The tensorboard extension is already loaded. To reload it, use:
  %reload_ext tensorboard


# IMDB Data

We will be using a dataset of 25,000 movies reviews from IMDB, labeled by sentiment (positive/negative). Reviews have been preprocessed, and each review is encoded as a sequence of word indexes (integers). For convenience, words are indexed by overall frequency in the dataset, so that for instance the integer "3" encodes the 3rd most frequent word in the data. This allows for quick filtering operations such as: "only consider the top 10,000 most common words, but eliminate the top 20 most common words".

As a convention, "0" does not stand for a specific word, but instead is used to encode any unknown word. Later in the tutorial, we will be removing this row from the visualization.

In [0]:
(train_data, test_data), info = tfds.load(
    "imdb_reviews/subwords8k",
    split=(tfds.Split.TRAIN, tfds.Split.TEST),
    with_info=True,
    as_supervised=True,
)
encoder = info.features["text"].encoder

In [0]:
train_batches = train_data.shuffle(1000).padded_batch(10)
test_batches = test_data.shuffle(1000).padded_batch(10)

In [0]:
train_batch, train_labels = next(iter(train_batches))

# Create Embeddings

A Keras Embedding Layer can be used to train an embedding for each word in your volcabulary. Each word (or sub-word in this case) will be associated with a 16-dimensional vector (or embedding) that will be trained by the model.

See this tutorial to learn more about word embeddings.

In [0]:
# Create an embedding layer
embedding_dim = 16
embedding = tf.keras.layers.Embedding(encoder.vocab_size, embedding_dim)

model = tf.keras.Sequential([
                             embedding,
                             tf.keras.layers.GlobalAveragePooling1D(),
                             tf.keras.layers.Dense(16, activation="relu"),
                             tf.keras.layers.Dense(1),

])

In [10]:
# Compile model
model.compile(
    optimizer="adam",
    loss=tf.keras.losses.BinaryCrossentropy(from_logits=True),
    metrics=["accuracy"],
)

# Train model
history = model.fit(
    train_batches, epochs=10, validation_data=test_batches, validation_steps=20
)

Epoch 1/10
Epoch 2/10
Epoch 3/10
Epoch 4/10
Epoch 5/10
Epoch 6/10
Epoch 7/10
Epoch 8/10
Epoch 9/10
Epoch 10/10


# Saving data for TensorBoard

TensorBoard reads tensors and metadata from your tensorflow projects from the logs in the specified log_dir directory. For this tutorial, we will be using /logs/imdb-example/.

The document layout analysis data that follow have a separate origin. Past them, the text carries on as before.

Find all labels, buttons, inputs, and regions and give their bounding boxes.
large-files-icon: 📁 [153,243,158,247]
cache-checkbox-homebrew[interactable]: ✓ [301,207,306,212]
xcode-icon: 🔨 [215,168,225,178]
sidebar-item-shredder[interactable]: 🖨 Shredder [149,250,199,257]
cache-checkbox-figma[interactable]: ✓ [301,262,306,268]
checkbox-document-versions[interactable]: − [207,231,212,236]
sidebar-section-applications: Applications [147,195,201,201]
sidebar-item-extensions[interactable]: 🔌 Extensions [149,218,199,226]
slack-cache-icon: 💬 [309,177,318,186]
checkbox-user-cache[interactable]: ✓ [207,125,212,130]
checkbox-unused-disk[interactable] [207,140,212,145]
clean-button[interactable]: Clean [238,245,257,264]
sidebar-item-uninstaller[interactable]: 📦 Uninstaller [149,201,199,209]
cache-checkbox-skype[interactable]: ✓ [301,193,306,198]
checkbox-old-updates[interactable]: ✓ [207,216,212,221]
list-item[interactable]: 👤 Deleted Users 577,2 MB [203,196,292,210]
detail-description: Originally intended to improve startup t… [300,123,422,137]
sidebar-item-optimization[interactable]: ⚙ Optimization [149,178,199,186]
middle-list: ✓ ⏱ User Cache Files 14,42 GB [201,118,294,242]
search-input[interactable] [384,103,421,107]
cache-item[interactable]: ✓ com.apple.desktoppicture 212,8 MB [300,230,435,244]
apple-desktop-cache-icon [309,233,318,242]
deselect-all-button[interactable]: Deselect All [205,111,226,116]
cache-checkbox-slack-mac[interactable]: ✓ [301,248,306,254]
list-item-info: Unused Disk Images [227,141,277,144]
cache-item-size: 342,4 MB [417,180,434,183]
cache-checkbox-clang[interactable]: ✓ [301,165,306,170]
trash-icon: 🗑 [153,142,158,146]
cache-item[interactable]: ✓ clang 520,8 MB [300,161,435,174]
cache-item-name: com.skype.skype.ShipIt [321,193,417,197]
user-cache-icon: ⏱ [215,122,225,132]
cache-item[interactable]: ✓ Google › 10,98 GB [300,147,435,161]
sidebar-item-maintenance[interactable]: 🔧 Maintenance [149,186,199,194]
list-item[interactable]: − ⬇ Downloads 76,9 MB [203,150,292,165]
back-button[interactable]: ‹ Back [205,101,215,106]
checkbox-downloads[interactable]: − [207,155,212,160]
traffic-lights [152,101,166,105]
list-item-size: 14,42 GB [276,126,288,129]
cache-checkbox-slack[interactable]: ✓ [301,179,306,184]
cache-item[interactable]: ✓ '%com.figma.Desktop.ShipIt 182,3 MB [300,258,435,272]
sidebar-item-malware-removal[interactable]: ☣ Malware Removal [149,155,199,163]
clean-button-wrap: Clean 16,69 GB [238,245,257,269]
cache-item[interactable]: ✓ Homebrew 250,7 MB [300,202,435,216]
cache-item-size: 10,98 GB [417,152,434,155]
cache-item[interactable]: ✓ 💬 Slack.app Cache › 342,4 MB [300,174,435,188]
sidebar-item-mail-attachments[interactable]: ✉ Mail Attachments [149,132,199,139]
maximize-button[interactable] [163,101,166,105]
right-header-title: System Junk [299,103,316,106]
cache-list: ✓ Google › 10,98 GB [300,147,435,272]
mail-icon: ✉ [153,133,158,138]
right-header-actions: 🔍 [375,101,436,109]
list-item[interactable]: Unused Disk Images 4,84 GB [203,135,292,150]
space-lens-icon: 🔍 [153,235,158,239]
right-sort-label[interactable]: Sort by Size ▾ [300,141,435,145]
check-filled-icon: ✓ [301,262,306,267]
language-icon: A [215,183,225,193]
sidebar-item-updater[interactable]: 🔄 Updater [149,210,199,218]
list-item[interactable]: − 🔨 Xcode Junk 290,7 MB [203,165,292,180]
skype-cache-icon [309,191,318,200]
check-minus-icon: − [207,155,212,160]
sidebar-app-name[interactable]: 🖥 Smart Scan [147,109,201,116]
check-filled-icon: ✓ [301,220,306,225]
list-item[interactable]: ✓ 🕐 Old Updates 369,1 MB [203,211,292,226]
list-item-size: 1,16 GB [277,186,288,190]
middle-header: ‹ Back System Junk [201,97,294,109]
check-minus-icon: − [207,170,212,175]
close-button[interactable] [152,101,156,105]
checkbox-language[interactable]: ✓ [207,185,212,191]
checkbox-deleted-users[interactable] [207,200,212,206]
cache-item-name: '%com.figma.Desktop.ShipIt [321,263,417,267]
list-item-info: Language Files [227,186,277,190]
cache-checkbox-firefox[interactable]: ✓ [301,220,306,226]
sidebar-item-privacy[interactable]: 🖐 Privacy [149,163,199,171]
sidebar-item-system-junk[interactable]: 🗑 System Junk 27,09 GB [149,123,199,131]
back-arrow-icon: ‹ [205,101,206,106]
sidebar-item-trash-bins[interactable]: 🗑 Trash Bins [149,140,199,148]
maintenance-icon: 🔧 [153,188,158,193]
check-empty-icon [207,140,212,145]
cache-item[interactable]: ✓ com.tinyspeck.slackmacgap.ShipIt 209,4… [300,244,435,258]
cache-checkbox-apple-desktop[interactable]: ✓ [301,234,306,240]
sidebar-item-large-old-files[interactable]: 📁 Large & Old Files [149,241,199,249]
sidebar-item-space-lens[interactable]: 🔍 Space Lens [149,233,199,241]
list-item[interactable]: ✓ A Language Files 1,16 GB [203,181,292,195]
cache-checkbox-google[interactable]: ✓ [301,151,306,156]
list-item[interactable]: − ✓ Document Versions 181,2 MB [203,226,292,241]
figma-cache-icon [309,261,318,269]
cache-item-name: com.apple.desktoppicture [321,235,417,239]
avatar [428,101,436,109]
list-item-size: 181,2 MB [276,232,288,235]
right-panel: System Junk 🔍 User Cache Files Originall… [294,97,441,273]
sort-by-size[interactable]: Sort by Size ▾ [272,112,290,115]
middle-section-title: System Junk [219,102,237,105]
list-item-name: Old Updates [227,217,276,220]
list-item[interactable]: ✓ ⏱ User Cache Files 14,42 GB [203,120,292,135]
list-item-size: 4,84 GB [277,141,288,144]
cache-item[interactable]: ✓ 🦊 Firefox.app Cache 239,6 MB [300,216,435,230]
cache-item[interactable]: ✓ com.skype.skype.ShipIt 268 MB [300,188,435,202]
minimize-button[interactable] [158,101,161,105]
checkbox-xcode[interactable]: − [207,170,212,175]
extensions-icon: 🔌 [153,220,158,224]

In order to visualize this data, we will be saving a checkpoint to that directory, along with metadata to understand which layer to visualize.

In [0]:
# Set up a logs directory, so Tensorboard knows where to look for files
log_dir='/logs/imdb-example/'
if not os.path.exists(log_dir):
    os.makedirs(log_dir)

# Save Labels separately on a line-by-line manner.
with open(os.path.join(log_dir, 'metadata.tsv'), "w") as f:
  for subwords in encoder.subwords:
    f.write("{}\n".format(subwords))
  # Fill in the rest of the labels with "unknown"
  for unknown in range(1, encoder.vocab_size - len(encoder.subwords)):
    f.write("unknown #{}\n".format(unknown))

In [0]:
# Save the weights we want to analyse as a variable. Note that the first
# value represents any unknown word, which is not in the metadata, so
# we will remove that value.
weights = tf.Variable(model.layers[0].get_weights()[0][1:])

In [13]:
# Create a checkpoint from embedding, the filename and key are
# name of the tensor.
checkpoint = tf.train.Checkpoint(embedding=weights)
checkpoint.save(os.path.join(log_dir, "embedding.ckpt"))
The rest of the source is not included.